» **RECORDED INFORMATION**:
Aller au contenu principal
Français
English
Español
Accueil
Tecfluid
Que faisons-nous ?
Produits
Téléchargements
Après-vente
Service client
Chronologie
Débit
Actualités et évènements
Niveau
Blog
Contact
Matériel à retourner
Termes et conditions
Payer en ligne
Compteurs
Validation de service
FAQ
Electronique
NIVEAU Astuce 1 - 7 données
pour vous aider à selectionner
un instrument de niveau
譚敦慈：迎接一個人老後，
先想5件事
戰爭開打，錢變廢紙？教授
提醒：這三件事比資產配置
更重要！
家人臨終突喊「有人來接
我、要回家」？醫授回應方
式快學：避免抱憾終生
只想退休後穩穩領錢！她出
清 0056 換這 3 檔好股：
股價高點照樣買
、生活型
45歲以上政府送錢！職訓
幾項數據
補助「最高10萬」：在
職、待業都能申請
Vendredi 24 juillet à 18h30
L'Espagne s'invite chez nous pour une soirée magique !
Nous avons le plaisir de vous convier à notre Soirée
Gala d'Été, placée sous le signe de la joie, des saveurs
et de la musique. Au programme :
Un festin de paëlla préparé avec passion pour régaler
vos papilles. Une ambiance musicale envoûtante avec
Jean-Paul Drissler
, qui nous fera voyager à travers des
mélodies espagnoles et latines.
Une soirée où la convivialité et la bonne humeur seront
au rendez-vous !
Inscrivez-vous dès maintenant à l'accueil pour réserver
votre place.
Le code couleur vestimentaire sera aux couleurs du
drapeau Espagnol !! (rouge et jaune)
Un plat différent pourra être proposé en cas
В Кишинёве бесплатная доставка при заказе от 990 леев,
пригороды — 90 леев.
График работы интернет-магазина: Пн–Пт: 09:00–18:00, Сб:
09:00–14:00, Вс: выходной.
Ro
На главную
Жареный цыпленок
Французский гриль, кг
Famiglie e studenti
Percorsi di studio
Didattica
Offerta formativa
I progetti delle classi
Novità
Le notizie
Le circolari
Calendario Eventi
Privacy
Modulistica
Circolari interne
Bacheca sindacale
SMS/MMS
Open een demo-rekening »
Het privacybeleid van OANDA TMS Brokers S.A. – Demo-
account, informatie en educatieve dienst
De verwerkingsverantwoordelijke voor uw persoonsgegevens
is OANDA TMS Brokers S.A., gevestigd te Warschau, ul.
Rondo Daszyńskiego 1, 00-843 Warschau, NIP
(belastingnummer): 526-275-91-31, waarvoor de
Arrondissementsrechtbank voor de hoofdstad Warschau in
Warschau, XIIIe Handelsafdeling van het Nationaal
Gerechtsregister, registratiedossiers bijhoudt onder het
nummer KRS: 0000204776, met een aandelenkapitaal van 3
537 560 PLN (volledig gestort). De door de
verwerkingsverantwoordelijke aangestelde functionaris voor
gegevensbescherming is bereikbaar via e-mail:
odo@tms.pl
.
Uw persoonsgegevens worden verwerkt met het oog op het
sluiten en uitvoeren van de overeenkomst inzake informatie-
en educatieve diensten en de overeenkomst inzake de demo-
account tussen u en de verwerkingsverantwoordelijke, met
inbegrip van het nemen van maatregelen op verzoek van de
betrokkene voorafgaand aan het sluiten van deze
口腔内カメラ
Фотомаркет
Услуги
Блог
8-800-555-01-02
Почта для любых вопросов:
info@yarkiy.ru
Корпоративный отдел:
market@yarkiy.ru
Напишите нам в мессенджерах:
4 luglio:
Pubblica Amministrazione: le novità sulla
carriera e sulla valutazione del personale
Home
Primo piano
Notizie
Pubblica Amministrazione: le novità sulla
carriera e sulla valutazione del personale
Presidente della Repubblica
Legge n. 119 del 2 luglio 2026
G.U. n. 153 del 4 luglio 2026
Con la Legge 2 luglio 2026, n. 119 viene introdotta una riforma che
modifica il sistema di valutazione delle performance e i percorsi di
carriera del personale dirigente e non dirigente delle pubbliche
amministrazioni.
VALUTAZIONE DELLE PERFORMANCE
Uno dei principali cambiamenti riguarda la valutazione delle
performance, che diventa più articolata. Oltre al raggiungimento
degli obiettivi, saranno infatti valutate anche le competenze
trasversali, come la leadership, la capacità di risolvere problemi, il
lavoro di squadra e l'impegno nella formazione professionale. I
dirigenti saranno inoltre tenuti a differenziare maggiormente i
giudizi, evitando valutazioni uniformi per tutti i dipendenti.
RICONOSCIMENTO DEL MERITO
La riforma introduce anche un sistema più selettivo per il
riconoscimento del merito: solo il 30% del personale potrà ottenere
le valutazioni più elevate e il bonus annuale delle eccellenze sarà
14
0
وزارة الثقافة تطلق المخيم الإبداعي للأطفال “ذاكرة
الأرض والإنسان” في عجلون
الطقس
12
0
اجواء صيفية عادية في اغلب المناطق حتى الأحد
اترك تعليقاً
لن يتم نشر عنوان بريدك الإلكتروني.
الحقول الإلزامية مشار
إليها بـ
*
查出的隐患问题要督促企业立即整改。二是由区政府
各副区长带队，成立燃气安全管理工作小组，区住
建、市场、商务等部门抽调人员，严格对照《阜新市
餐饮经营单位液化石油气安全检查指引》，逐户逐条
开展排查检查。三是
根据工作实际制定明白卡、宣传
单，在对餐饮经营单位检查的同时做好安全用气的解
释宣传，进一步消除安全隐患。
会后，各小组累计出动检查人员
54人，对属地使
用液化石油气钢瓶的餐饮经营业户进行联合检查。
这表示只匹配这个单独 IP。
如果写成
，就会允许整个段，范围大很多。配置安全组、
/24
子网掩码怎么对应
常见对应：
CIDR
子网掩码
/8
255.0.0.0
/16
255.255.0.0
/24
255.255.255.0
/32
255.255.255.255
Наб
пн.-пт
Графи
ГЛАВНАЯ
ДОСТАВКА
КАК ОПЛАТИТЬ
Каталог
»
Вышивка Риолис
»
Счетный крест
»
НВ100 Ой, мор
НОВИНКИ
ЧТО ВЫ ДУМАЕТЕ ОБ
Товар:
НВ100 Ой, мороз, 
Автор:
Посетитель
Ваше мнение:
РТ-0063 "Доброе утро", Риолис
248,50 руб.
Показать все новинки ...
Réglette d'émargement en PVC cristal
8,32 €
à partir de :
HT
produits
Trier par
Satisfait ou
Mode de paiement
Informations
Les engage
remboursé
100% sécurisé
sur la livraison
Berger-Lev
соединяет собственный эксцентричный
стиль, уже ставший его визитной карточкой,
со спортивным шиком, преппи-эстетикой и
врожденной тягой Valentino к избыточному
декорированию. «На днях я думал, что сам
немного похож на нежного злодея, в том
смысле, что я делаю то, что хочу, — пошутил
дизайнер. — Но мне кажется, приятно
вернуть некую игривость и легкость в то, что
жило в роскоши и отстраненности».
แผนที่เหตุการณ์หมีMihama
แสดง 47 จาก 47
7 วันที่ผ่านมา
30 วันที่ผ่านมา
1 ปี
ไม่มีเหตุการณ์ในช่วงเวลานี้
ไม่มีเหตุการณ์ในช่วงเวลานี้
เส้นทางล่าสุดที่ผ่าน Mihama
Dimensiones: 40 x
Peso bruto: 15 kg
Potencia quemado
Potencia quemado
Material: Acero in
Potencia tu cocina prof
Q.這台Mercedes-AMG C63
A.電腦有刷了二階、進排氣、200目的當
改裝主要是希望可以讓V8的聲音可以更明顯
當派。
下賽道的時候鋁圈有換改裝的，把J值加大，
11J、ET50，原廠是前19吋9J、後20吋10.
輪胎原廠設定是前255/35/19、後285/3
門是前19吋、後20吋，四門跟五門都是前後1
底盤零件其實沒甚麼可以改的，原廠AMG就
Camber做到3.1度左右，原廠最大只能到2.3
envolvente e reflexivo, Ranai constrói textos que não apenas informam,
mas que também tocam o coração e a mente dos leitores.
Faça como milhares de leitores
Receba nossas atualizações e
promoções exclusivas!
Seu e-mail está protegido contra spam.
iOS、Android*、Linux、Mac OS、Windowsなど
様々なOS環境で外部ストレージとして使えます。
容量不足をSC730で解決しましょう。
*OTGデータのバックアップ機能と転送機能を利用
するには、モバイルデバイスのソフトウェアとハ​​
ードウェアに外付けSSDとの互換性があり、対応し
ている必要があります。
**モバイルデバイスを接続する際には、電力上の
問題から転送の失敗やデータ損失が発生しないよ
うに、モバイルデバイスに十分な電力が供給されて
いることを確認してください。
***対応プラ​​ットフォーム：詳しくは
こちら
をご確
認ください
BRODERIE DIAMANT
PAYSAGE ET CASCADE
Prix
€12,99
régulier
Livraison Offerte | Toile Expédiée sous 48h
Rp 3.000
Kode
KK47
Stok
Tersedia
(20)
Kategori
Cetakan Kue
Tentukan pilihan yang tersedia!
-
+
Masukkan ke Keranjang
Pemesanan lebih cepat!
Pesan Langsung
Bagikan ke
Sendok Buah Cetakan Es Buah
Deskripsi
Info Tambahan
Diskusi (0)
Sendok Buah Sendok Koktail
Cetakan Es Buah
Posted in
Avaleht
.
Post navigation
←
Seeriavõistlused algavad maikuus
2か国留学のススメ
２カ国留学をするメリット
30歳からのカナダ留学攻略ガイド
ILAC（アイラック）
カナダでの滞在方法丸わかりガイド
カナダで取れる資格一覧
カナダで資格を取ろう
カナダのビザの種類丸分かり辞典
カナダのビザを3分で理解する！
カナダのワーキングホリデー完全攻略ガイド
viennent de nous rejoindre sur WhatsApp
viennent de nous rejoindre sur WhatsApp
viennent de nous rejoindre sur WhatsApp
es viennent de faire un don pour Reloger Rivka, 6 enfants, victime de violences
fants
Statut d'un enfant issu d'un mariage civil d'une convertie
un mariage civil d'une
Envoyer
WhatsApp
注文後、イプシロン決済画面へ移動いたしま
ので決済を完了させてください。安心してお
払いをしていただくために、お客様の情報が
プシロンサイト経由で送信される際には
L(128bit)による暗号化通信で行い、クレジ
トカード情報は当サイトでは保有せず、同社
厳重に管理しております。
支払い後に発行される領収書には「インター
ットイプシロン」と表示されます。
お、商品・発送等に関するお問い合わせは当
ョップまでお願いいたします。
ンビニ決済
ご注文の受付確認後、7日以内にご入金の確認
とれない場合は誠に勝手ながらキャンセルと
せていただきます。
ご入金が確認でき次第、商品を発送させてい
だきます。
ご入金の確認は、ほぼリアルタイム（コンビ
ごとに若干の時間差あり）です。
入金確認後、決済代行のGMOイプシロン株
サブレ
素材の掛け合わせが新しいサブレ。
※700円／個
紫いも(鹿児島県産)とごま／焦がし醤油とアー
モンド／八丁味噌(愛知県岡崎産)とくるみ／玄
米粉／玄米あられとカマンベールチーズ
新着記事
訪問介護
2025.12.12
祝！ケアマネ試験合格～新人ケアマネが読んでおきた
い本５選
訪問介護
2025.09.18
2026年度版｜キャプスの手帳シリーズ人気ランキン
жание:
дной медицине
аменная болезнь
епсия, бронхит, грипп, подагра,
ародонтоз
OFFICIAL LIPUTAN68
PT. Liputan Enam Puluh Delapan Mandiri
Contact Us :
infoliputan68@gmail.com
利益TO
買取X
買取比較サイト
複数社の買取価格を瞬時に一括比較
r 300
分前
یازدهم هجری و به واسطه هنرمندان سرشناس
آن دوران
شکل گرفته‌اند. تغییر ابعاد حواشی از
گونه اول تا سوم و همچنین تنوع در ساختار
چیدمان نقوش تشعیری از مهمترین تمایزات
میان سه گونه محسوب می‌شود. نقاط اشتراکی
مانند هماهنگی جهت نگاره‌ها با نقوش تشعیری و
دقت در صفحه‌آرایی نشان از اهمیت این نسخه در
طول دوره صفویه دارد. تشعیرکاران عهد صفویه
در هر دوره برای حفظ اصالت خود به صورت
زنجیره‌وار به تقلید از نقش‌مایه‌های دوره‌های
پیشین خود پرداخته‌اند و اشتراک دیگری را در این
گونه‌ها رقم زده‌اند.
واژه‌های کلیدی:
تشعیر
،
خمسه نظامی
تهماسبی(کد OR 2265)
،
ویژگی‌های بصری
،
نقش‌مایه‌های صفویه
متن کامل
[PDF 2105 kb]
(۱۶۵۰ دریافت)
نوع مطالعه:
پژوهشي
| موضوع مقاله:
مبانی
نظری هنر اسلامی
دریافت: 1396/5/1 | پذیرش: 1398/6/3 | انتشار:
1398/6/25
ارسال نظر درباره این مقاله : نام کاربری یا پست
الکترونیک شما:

» **WHAT IS BEING ASKED**: Everything from the line that contains "入金確認後、決済代行のGMOイプシロン株" through the final line of the listing is to be restated word for word, and nothing more.

» **RESPONSE AREA**:
入金確認後、決済代行のGMOイプシロン株
サブレ
素材の掛け合わせが新しいサブレ。
※700円／個
紫いも(鹿児島県産)とごま／焦がし醤油とアー
モンド／八丁味噌(愛知県岡崎産)とくるみ／玄
米粉／玄米あられとカマンベールチーズ
新着記事
訪問介護
2025.12.12
祝！ケアマネ試験合格～新人ケアマネが読んでおきた
い本５選
訪問介護
2025.09.18
2026年度版｜キャプスの手帳シリーズ人気ランキン
жание:
дной медицине
аменная болезнь
епсия, бронхит, грипп, подагра,
ародонтоз
OFFICIAL LIPUTAN68
PT. Liputan Enam Puluh Delapan Mandiri
Contact Us :
infoliputan68@gmail.com
利益TO
買取X
買取比較サイト
複数社の買取価格を瞬時に一括比較
r 300
分前
یازدهم هجری و به واسطه هنرمندان سرشناس
آن دوران
شکل گرفته‌اند. تغییر ابعاد حواشی از
گونه اول تا سوم و همچنین تنوع در ساختار
چیدمان نقوش تشعیری از مهمترین تمایزات
میان سه گونه محسوب می‌شود. نقاط اشتراکی
مانند هماهنگی جهت نگاره‌ها با نقوش تشعیری و
دقت در صفحه‌آرایی نشان از اهمیت این نسخه در
طول دوره صفویه دارد. تشعیرکاران عهد صفویه
در هر دوره برای حفظ اصالت خود به صورت
زنجیره‌وار به تقلید از نقش‌مایه‌های دوره‌های
پیشین خود پرداخته‌اند و اشتراک دیگری را در این
گونه‌ها رقم زده‌اند.
واژه‌های کلیدی:
تشعیر
،
خمسه نظامی
تهماسبی(کد OR 2265)
،
ویژگی‌های بصری
،
نقش‌مایه‌های صفویه
متن کامل
[PDF 2105 kb]
(۱۶۵۰ دریافت)
نوع مطالعه:
پژوهشي
| موضوع مقاله:
مبانی
نظری هنر اسلامی
دریافت: 1396/5/1 | پذیرش: 1398/6/3 | انتشار:
1398/6/25
ارسال نظر درباره این مقاله : نام کاربری یا پست
الکترونیک شما:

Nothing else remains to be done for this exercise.